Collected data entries
■ ■ ■ ■ ■
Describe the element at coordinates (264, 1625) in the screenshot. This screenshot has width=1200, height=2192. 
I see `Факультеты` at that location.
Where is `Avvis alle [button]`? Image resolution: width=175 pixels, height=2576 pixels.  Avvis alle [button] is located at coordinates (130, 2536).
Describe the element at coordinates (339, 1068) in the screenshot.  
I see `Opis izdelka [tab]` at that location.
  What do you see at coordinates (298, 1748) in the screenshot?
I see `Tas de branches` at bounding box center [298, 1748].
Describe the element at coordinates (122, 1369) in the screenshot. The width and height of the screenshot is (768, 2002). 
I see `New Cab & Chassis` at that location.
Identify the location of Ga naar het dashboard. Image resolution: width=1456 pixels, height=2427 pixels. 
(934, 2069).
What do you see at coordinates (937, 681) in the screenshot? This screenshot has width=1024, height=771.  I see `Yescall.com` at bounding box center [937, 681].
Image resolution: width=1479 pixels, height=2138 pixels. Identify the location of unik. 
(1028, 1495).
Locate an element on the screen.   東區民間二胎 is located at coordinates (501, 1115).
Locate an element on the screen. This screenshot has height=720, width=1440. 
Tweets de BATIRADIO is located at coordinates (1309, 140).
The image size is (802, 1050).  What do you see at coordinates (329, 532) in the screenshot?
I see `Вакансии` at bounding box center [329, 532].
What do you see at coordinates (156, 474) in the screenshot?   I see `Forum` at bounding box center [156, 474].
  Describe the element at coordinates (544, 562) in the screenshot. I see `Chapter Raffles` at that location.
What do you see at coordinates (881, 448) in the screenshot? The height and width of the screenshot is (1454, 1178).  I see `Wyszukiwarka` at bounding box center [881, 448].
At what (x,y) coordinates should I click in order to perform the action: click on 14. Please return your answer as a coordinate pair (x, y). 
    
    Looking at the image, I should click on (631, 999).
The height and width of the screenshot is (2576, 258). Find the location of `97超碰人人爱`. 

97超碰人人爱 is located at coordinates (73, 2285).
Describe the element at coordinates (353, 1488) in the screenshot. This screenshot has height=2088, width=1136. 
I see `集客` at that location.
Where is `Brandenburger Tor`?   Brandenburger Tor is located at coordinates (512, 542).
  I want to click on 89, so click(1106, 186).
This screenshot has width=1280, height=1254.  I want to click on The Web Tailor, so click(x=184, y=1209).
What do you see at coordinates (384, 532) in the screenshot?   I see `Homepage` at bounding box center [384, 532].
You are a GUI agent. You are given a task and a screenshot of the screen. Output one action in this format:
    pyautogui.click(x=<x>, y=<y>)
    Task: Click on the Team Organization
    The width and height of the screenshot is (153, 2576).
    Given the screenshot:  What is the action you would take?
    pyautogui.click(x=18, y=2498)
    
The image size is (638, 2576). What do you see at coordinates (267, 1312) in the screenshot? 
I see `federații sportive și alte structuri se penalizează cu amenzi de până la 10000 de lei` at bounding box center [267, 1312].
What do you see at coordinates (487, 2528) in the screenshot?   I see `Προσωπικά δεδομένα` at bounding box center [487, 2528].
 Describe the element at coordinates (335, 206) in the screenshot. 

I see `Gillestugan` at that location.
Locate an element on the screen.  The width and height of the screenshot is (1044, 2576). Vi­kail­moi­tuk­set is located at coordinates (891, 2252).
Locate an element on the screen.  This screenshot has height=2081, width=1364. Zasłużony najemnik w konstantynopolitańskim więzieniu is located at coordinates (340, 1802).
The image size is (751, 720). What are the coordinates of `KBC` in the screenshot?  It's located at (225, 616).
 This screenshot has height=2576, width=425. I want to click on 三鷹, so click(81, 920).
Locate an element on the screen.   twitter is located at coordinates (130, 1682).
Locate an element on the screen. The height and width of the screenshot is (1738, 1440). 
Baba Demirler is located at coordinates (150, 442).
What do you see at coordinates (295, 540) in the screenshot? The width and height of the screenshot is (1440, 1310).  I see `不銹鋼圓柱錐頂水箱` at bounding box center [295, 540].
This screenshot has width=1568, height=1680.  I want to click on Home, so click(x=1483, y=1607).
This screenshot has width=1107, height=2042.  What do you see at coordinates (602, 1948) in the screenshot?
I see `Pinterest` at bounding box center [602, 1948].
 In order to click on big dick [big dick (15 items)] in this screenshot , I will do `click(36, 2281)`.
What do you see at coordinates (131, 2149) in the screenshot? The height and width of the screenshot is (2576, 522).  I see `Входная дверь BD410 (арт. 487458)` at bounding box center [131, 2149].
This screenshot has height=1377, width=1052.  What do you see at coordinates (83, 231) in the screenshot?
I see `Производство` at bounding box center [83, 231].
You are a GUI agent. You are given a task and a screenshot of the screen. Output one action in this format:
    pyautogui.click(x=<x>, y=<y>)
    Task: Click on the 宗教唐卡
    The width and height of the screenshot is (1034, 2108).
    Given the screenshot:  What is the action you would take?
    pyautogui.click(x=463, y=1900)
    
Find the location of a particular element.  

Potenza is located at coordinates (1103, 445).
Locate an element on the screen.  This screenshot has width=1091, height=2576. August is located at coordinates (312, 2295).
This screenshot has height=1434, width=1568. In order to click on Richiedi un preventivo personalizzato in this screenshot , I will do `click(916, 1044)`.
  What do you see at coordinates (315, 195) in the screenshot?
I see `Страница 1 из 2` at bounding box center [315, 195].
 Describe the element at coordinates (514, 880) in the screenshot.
■ ■ ■ ■ ■
§ PROBLEM REQUIREMENTS
Could you reproduce the data above exactly as given?

§ RESULT BELOW
Describe the element at coordinates (264, 1625) in the screenshot. This screenshot has width=1200, height=2192. 
I see `Факультеты` at that location.
Where is `Avvis alle [button]`? Image resolution: width=175 pixels, height=2576 pixels.  Avvis alle [button] is located at coordinates (130, 2536).
Describe the element at coordinates (339, 1068) in the screenshot.  
I see `Opis izdelka [tab]` at that location.
  What do you see at coordinates (298, 1748) in the screenshot?
I see `Tas de branches` at bounding box center [298, 1748].
Describe the element at coordinates (122, 1369) in the screenshot. The width and height of the screenshot is (768, 2002). 
I see `New Cab & Chassis` at that location.
Identify the location of Ga naar het dashboard. Image resolution: width=1456 pixels, height=2427 pixels. 
(934, 2069).
What do you see at coordinates (937, 681) in the screenshot? This screenshot has width=1024, height=771.  I see `Yescall.com` at bounding box center [937, 681].
Image resolution: width=1479 pixels, height=2138 pixels. Identify the location of unik. 
(1028, 1495).
Locate an element on the screen.   東區民間二胎 is located at coordinates (501, 1115).
Locate an element on the screen. This screenshot has height=720, width=1440. 
Tweets de BATIRADIO is located at coordinates (1309, 140).
The image size is (802, 1050).  What do you see at coordinates (329, 532) in the screenshot?
I see `Вакансии` at bounding box center [329, 532].
What do you see at coordinates (156, 474) in the screenshot?   I see `Forum` at bounding box center [156, 474].
  Describe the element at coordinates (544, 562) in the screenshot. I see `Chapter Raffles` at that location.
What do you see at coordinates (881, 448) in the screenshot? The height and width of the screenshot is (1454, 1178).  I see `Wyszukiwarka` at bounding box center [881, 448].
At what (x,y) coordinates should I click in order to perform the action: click on 14. Please return your answer as a coordinate pair (x, y). 
    
    Looking at the image, I should click on (631, 999).
The height and width of the screenshot is (2576, 258). Find the location of `97超碰人人爱`. 

97超碰人人爱 is located at coordinates (73, 2285).
Describe the element at coordinates (353, 1488) in the screenshot. This screenshot has height=2088, width=1136. 
I see `集客` at that location.
Where is `Brandenburger Tor`?   Brandenburger Tor is located at coordinates (512, 542).
  I want to click on 89, so click(1106, 186).
This screenshot has width=1280, height=1254.  I want to click on The Web Tailor, so click(x=184, y=1209).
What do you see at coordinates (384, 532) in the screenshot?   I see `Homepage` at bounding box center [384, 532].
You are a GUI agent. You are given a task and a screenshot of the screen. Output one action in this format:
    pyautogui.click(x=<x>, y=<y>)
    Task: Click on the Team Organization
    The width and height of the screenshot is (153, 2576).
    Given the screenshot:  What is the action you would take?
    pyautogui.click(x=18, y=2498)
    
The image size is (638, 2576). What do you see at coordinates (267, 1312) in the screenshot? 
I see `federații sportive și alte structuri se penalizează cu amenzi de până la 10000 de lei` at bounding box center [267, 1312].
What do you see at coordinates (487, 2528) in the screenshot?   I see `Προσωπικά δεδομένα` at bounding box center [487, 2528].
 Describe the element at coordinates (335, 206) in the screenshot. 

I see `Gillestugan` at that location.
Locate an element on the screen.  The width and height of the screenshot is (1044, 2576). Vi­kail­moi­tuk­set is located at coordinates (891, 2252).
Locate an element on the screen.  This screenshot has height=2081, width=1364. Zasłużony najemnik w konstantynopolitańskim więzieniu is located at coordinates (340, 1802).
The image size is (751, 720). What are the coordinates of `KBC` in the screenshot?  It's located at (225, 616).
 This screenshot has height=2576, width=425. I want to click on 三鷹, so click(81, 920).
Locate an element on the screen.   twitter is located at coordinates (130, 1682).
Locate an element on the screen. The height and width of the screenshot is (1738, 1440). 
Baba Demirler is located at coordinates (150, 442).
What do you see at coordinates (295, 540) in the screenshot? The width and height of the screenshot is (1440, 1310).  I see `不銹鋼圓柱錐頂水箱` at bounding box center [295, 540].
This screenshot has width=1568, height=1680.  I want to click on Home, so click(x=1483, y=1607).
This screenshot has width=1107, height=2042.  What do you see at coordinates (602, 1948) in the screenshot?
I see `Pinterest` at bounding box center [602, 1948].
 In order to click on big dick [big dick (15 items)] in this screenshot , I will do `click(36, 2281)`.
What do you see at coordinates (131, 2149) in the screenshot? The height and width of the screenshot is (2576, 522).  I see `Входная дверь BD410 (арт. 487458)` at bounding box center [131, 2149].
This screenshot has height=1377, width=1052.  What do you see at coordinates (83, 231) in the screenshot?
I see `Производство` at bounding box center [83, 231].
You are a GUI agent. You are given a task and a screenshot of the screen. Output one action in this format:
    pyautogui.click(x=<x>, y=<y>)
    Task: Click on the 宗教唐卡
    The width and height of the screenshot is (1034, 2108).
    Given the screenshot:  What is the action you would take?
    pyautogui.click(x=463, y=1900)
    
Find the location of a particular element.  

Potenza is located at coordinates (1103, 445).
Locate an element on the screen.  This screenshot has width=1091, height=2576. August is located at coordinates (312, 2295).
This screenshot has height=1434, width=1568. In order to click on Richiedi un preventivo personalizzato in this screenshot , I will do `click(916, 1044)`.
  What do you see at coordinates (315, 195) in the screenshot?
I see `Страница 1 из 2` at bounding box center [315, 195].
 Describe the element at coordinates (514, 880) in the screenshot.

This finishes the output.